Dans ces quelques lignes évidemment outrées, se donnent à lire les principaux traits qui définissent la psychologie du personnage du pamphlétaire, présenté comme un repoussoir. Ce sont d’abord l’« intérêt » matériel, l’« appas du gain » qui motivent notre homme. Voltaire écrivait déjà en 1736, dans le Discours préliminaire d’Alzire, que

‘ce qu’il y a de déshonorant, c’est que l’intérêt a souvent plus de part encore que l’envie à toutes ces petites brochures satiriques dont nous sommes inondés. On demandait, il n’y a pas longtemps, à un homme qui avait fait je ne sais quelle mauvaise brochure contre son ami et son bienfaiteur, pourquoi il s’était emporté à cet excès d’ingratitude. Il répondit froidement : Il faut que je vive 314.’

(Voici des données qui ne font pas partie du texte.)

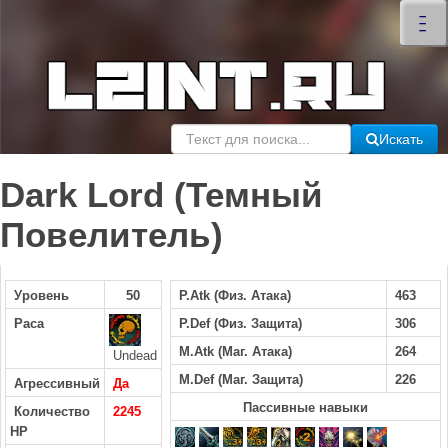
×
–
–
–
Искать
Dark Lord (Темный
Повелитель)
Уровень
50
P.Atk (Физ. Атака)
463
Раса
P.Def (Физ. Защита)
306
M.Atk (Маг. Атака)
264
Undead
M.Def (Маг. Защита)
226
Агрессивный
Да
Пассивные навыки
Количество
2245
HP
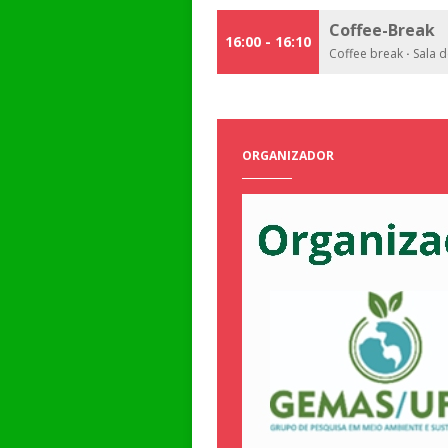
Coffee-Break
16:00 - 16:10
Coffee break
·
Sala d
ORGANIZADOR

De même Linguet, dans sa Théorie du libelle, fait proposer à l’abbé Morellet un arrangement avec son compère dans lequel les préoccupations lucratives ne sont pas absentes : « j’ai toujours tiré parti de mes libelles : il faut que celui-ci me vaille une demi-année de mon revenu. Il sera dévoré aux soupers, lu à toutes les toilettes. On en vendra vingt mille Exemplaires en huit jours. A trente sols pièce, tous frais déduits, il restera au moins quinze mille livres dont cinq pour vous & dix pour moi315 ». À l’avarice s’ajoute le puissant aiguillon de l’envie et de la jalousie. En 1772, l’auteur des Réflexions sur la jalousie écrit par exemple, à propos de Voltaire : « Un sentiment secret, qui se dérobe même à l’amour-propre, l’avertissoit qu’il ne pouvoit plus être ce qu’il avoit été ; il a voulu nuire à ceux qui étoient. Dès-lors, toute réputation, surtout méritée, l’a offusqué. Il est devenu l’ennemi des gens célèbres, uniquement à cause de leur célébrité316 ». Toujours à propos de Voltaire317, l’auteur des Quand commence son pamphlet en ces termes : « Il est un homme qui doit son existence au plagiat & à l’envie ; dans les secousses que donnoient à son esprit des mouvemens jaloux, il a souvent enfanté des satyres révoltantes318 ». Mais l’accusation est également portée contre Chaumeix :

‘Les petites haines que portent aux grands hommes les Littérateurs obscurs, sont comme ces cabales formées contre un Général habile, par des hommes qui n’ont ni la force, ni le courage de le suivre : trop foibles pour s’élever jusqu’à lui ils veulent l’abaisser jusqu’à eux. C’est ainsi que l’envie décourage les talens supérieurs, sans rien mettre à la place319.’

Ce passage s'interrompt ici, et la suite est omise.